Researchers at the University of California, San Diego (UCSD) developed RCas9, a modified version of Cas9, in 2016. RCas9 targets messenger RNA (mRNA), the intermediary between DNA and proteins. Information stored in a gene (DNA) is converted into mRNA, which is then used by cells to make a protein. In other words, mRNA is a temporary copy of the permanent genetic information DNA stores.

RCas9 cuts mRNA. Scientists can target specific disease-associated mRNAs with RCas9. The UCSD team has tested RCas9 on cell-based disease models in the lab and has shown RCas9 to reduce problematic mRNAs in Huntington’s disease, myotonic dystrophy, and amyotrophic lateral sclerosis models.

Targeting disease-associated RNAs instead of genes may allow researchers to treat certain genetic diseases by getting at their root cause without permanently altering a patient’s genome. The UCSD team has launched Locanabio (San Diego, CA) to move this technology from the lab into the clinic.

Cas9 is the only enzyme used most often in CRISPR. Its utility has inspired scientists to hunt for related proteins with slightly different applications. One of the most interesting is the Cas13 enzyme. Like RCas9, it targets mRNA.

Scientists at the Broad Institute in Cambridge, MA, modified Cas13 to edit single bases that comprise the mRNA sequence instead of just cutting mRNA. Specifically, the new and improved Cas13 changes the base adenine (A) to inosine (I). This inosine base isn’t normally found in mRNA, but our cellular enzymes recognize it as the common base guanine (G). G to A mutations play a role in Duchenne muscular dystrophy and Parkinson’s disease.

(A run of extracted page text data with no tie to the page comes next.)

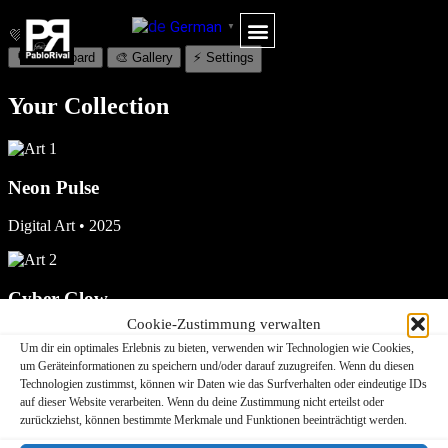
German
▼
💜
⚙️
🌀 Dashboard
🎨 Gallery
⚡ Settings
MORE INFORMATION
Your Collection
Neon Pulse
Digital Art • 2025
Cyber Glow
Cookie-Zustimmung verwalten
AI Illustration
Um dir ein optimales Erlebnis zu bieten, verwenden wir Technologien wie Cookies,
um Geräteinformationen zu speichern und/oder darauf zuzugreifen. Wenn du diesen
Technologien zustimmst, können wir Daten wie das Surfverhalten oder eindeutige IDs
auf dieser Website verarbeiten. Wenn du deine Zustimmung nicht erteilst oder
Quantum Echo
zurückziehst, können bestimmte Merkmale und Funktionen beeinträchtigt werden.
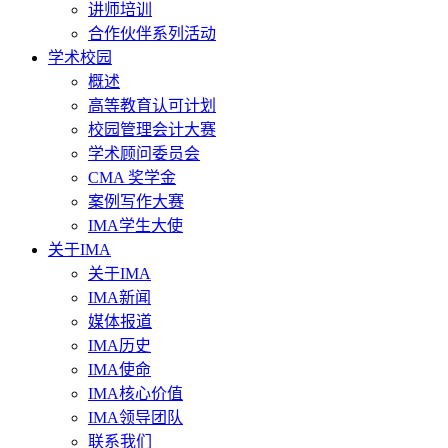
讲师培训
合作伙伴系列活动
学术校园
概述
高等教育认可计划
校园管理会计大赛
学术顾问委员会
CMA 奖学金
案例写作大赛
IMA学生大使
关于IMA
关于IMA
IMA新闻
媒体报道
IMA历史
IMA使命
IMA核心价值
IMA领导团队
联系我们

Repairing mutated mRNA may restore a patient’s normal protein function without permanently changing their genome. The Broad Institute team christened their upgraded Cas13 enzyme REPAIR, RNA Editing for Programmable A to I Replacement.

The ability to edit RNA significantly expands CRISPR’s therapeutic usefulness. Equally important, it eases potential safety concerns arising from making lasting changes to someone’s DNA.